Crucially, our research also told us what our target audience wanted from a national provider of professional development. After all, the merger of Institute for Teaching and Ambition School Leadership was a response to the demand we heard from the education sector for joined-up development pathways for educators at all levels – from teachers right up to CEOs of multiple schools.
We therefore wanted our research to test our strategic aims as a new organisation and guide us towards branding decisions that would help meet them; that is, to help us build meaningful partnerships with schools and trusts where our academic rigour would be informed by frontline classroom experience, and for this to support the development of the most effective CPD offer the sector has ever seen.
Some recurring themes emerged, including expertise, quality and a clear social purpose so using detailed interviews we created a hierarchy of brand characteristics that we needed any new identity to convey. This became our central reference point for any and all ideas, whether for our name, our visual identity or our tone of voice, and also proved to be an essential tool in helping our colleagues to understand the decisions we’d made.

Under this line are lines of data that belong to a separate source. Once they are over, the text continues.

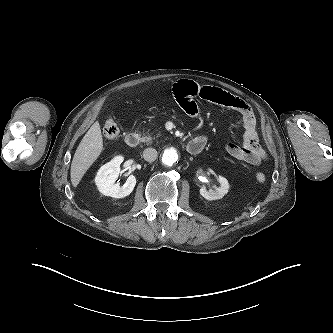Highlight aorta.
I'll use <instances>...</instances> for the list:
<instances>
[{"mask_svg":"<svg viewBox=\"0 0 333 333\" xmlns=\"http://www.w3.org/2000/svg\"><path fill=\"white\" fill-rule=\"evenodd\" d=\"M178 160V152L175 148H167L162 155V163L166 166H172Z\"/></svg>","mask_w":333,"mask_h":333,"instance_id":"obj_1","label":"aorta"}]
</instances>
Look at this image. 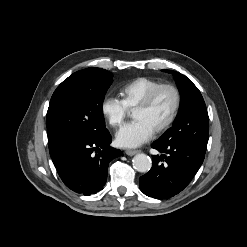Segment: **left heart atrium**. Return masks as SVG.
Instances as JSON below:
<instances>
[{"mask_svg": "<svg viewBox=\"0 0 247 247\" xmlns=\"http://www.w3.org/2000/svg\"><path fill=\"white\" fill-rule=\"evenodd\" d=\"M154 129L143 120L124 124L116 133V142L124 148H134L150 140Z\"/></svg>", "mask_w": 247, "mask_h": 247, "instance_id": "1", "label": "left heart atrium"}]
</instances>
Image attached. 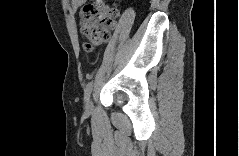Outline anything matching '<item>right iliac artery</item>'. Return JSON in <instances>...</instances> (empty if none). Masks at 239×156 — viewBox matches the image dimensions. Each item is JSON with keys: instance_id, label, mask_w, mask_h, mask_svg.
<instances>
[{"instance_id": "1", "label": "right iliac artery", "mask_w": 239, "mask_h": 156, "mask_svg": "<svg viewBox=\"0 0 239 156\" xmlns=\"http://www.w3.org/2000/svg\"><path fill=\"white\" fill-rule=\"evenodd\" d=\"M93 83L89 82L86 86L85 93H84V100L87 101L90 97L91 91H92Z\"/></svg>"}]
</instances>
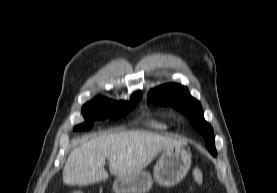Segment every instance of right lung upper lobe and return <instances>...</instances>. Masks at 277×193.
I'll return each instance as SVG.
<instances>
[{"instance_id":"cb5924a9","label":"right lung upper lobe","mask_w":277,"mask_h":193,"mask_svg":"<svg viewBox=\"0 0 277 193\" xmlns=\"http://www.w3.org/2000/svg\"><path fill=\"white\" fill-rule=\"evenodd\" d=\"M135 94H141V92H137V93H135Z\"/></svg>"}]
</instances>
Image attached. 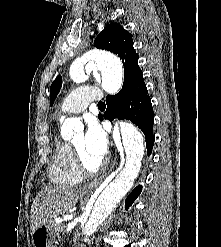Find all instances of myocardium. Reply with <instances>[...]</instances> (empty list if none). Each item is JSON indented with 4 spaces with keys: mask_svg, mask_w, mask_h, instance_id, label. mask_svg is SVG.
<instances>
[{
    "mask_svg": "<svg viewBox=\"0 0 221 247\" xmlns=\"http://www.w3.org/2000/svg\"><path fill=\"white\" fill-rule=\"evenodd\" d=\"M70 147L73 152L78 169L80 170L82 174H85L88 176L95 175L105 166L106 164L105 159H100L96 165L89 166L84 160V158L82 157V155L80 154V152L78 151V149L75 147L73 142L70 144Z\"/></svg>",
    "mask_w": 221,
    "mask_h": 247,
    "instance_id": "f54148a6",
    "label": "myocardium"
}]
</instances>
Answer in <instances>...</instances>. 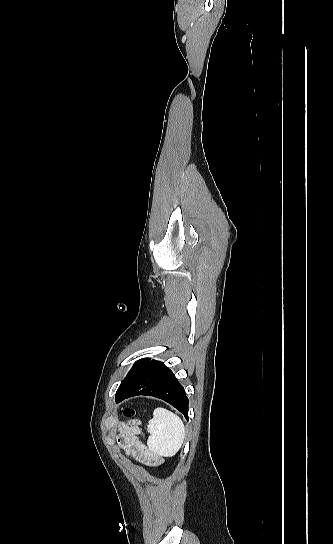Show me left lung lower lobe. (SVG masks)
<instances>
[{
  "mask_svg": "<svg viewBox=\"0 0 333 544\" xmlns=\"http://www.w3.org/2000/svg\"><path fill=\"white\" fill-rule=\"evenodd\" d=\"M147 395L173 405L188 419V398L172 371L162 362L148 361L137 375L116 393L117 403L126 398Z\"/></svg>",
  "mask_w": 333,
  "mask_h": 544,
  "instance_id": "1",
  "label": "left lung lower lobe"
}]
</instances>
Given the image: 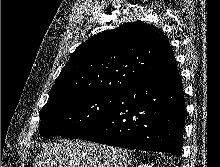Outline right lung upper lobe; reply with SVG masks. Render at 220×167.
I'll return each mask as SVG.
<instances>
[{"mask_svg":"<svg viewBox=\"0 0 220 167\" xmlns=\"http://www.w3.org/2000/svg\"><path fill=\"white\" fill-rule=\"evenodd\" d=\"M175 70L165 34L153 25L130 22L82 43L56 79L48 101L76 92L117 94Z\"/></svg>","mask_w":220,"mask_h":167,"instance_id":"right-lung-upper-lobe-1","label":"right lung upper lobe"}]
</instances>
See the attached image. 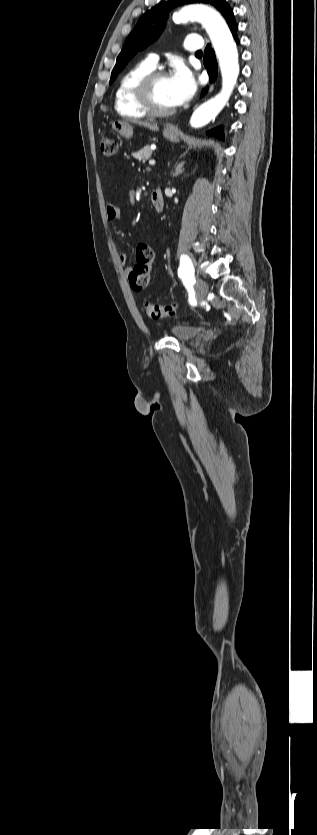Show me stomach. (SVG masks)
I'll list each match as a JSON object with an SVG mask.
<instances>
[{
  "mask_svg": "<svg viewBox=\"0 0 317 835\" xmlns=\"http://www.w3.org/2000/svg\"><path fill=\"white\" fill-rule=\"evenodd\" d=\"M113 131L119 133L125 138H130L133 135V128L132 126L122 120H116L111 123ZM163 136L171 142H179L181 133L179 131L172 130L169 126H166L163 130Z\"/></svg>",
  "mask_w": 317,
  "mask_h": 835,
  "instance_id": "0dacf381",
  "label": "stomach"
}]
</instances>
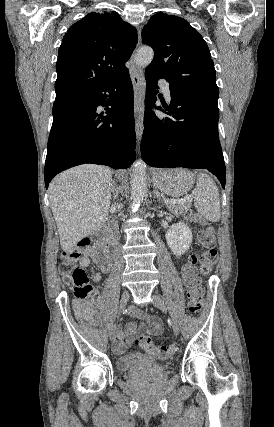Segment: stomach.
Instances as JSON below:
<instances>
[{
    "mask_svg": "<svg viewBox=\"0 0 274 427\" xmlns=\"http://www.w3.org/2000/svg\"><path fill=\"white\" fill-rule=\"evenodd\" d=\"M155 188L171 198L185 196L194 184V174L189 170L175 168V170H151Z\"/></svg>",
    "mask_w": 274,
    "mask_h": 427,
    "instance_id": "obj_1",
    "label": "stomach"
}]
</instances>
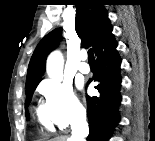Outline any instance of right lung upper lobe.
Listing matches in <instances>:
<instances>
[{
    "label": "right lung upper lobe",
    "mask_w": 155,
    "mask_h": 141,
    "mask_svg": "<svg viewBox=\"0 0 155 141\" xmlns=\"http://www.w3.org/2000/svg\"><path fill=\"white\" fill-rule=\"evenodd\" d=\"M75 7V30L82 39L81 44L95 49L99 42L112 32L107 10L101 0H76ZM61 31V28L54 29L37 45L28 66L26 87L41 81L46 57L59 44Z\"/></svg>",
    "instance_id": "cb5924a9"
}]
</instances>
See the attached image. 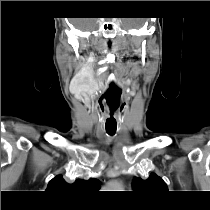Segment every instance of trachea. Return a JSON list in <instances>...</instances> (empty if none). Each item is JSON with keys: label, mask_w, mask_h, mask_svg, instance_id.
<instances>
[{"label": "trachea", "mask_w": 210, "mask_h": 210, "mask_svg": "<svg viewBox=\"0 0 210 210\" xmlns=\"http://www.w3.org/2000/svg\"><path fill=\"white\" fill-rule=\"evenodd\" d=\"M108 133L113 135L115 132L114 131H108Z\"/></svg>", "instance_id": "3493384b"}]
</instances>
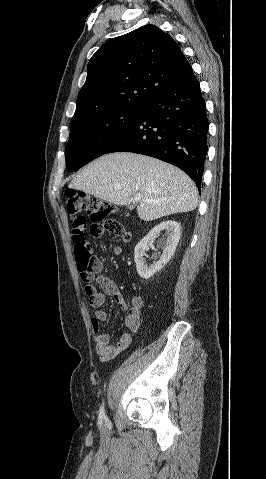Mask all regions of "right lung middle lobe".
I'll return each mask as SVG.
<instances>
[{
  "instance_id": "right-lung-middle-lobe-1",
  "label": "right lung middle lobe",
  "mask_w": 266,
  "mask_h": 479,
  "mask_svg": "<svg viewBox=\"0 0 266 479\" xmlns=\"http://www.w3.org/2000/svg\"><path fill=\"white\" fill-rule=\"evenodd\" d=\"M142 108H121L71 121L66 164L75 172L104 154L141 115Z\"/></svg>"
}]
</instances>
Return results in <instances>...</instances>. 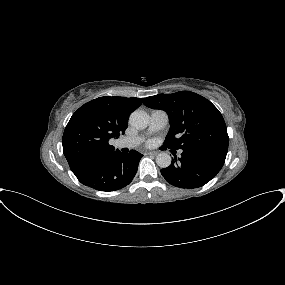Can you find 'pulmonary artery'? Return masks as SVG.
Returning a JSON list of instances; mask_svg holds the SVG:
<instances>
[{"label":"pulmonary artery","instance_id":"1","mask_svg":"<svg viewBox=\"0 0 285 285\" xmlns=\"http://www.w3.org/2000/svg\"><path fill=\"white\" fill-rule=\"evenodd\" d=\"M168 123V114L164 110H153L149 116V126L147 134H153L162 130ZM143 136H131L119 139L116 142L118 148H134L143 141Z\"/></svg>","mask_w":285,"mask_h":285}]
</instances>
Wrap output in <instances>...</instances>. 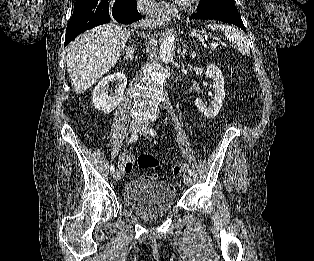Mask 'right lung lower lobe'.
<instances>
[{
	"label": "right lung lower lobe",
	"mask_w": 314,
	"mask_h": 261,
	"mask_svg": "<svg viewBox=\"0 0 314 261\" xmlns=\"http://www.w3.org/2000/svg\"><path fill=\"white\" fill-rule=\"evenodd\" d=\"M136 6V0H118L115 3L114 0H77L67 26L64 46L80 33L108 23L112 18L124 24L140 20L141 14Z\"/></svg>",
	"instance_id": "1"
}]
</instances>
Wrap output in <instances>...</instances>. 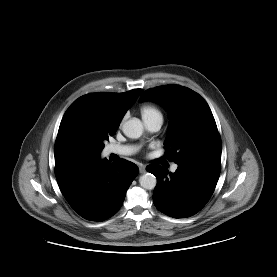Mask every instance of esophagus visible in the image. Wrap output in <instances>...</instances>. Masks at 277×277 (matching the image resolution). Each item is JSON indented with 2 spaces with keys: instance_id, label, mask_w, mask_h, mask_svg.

Step 4: Use evidence wisely
Our research told us that our partners wanted an organisation with academic rigour, clear social purpose and classroom connection.
We used this insight to inform our name, our visual identity and the tone and language we use in our key messages before testing various concepts that we felt fit the bill.
But did we use all our research to the letter? No. My advice is to remember that the research is there to guide you, but shouldn’t be used in crude terms. If we’d have gone with the bare numbers we’d have a different name and an anodyne visual identity. But we balanced these with our own audience knowledge to make decisions on what we needed to listen to and what we could disregard.
Step 5: Share your work with the world – and be proud!
When you are developing a brand in-house, it becomes something of a labour of love. Putting it out into the world for comment and critique can feel oddly personal.
That paid off when we shared our brand with our exec team. Their confidence in us (and more importantly, our process) gave us the courage to share our work more widely. We started with staff, who immediately connected with the new brand all the more because the work had been led by their colleagues.
In March we finally pulled back the curtain and introduced our brand to the world.
Post-launch we had an immediate spike in interest across social media, our website and in the media, which we’ve sustained with a 436% increase in twitter impressions, 135% increase in engagement rates and 260% increase in retweets. We’ve also had an increase of 85% in our website visitor numbers and 140% increase in new visitors.
We also saw a sharp increase in sector media coverage and though we dropped in Google rankings initially – an expected consequence of our change in name. We’ve jumped back up in a matter of weeks.
For now, I can say without hesitation that deciding rebrand in-house was the right choice for the organisation, a personal career highlight and a hugely rewarding project for a team that lives and breathes Ambition Institute’s aim to keep getting better.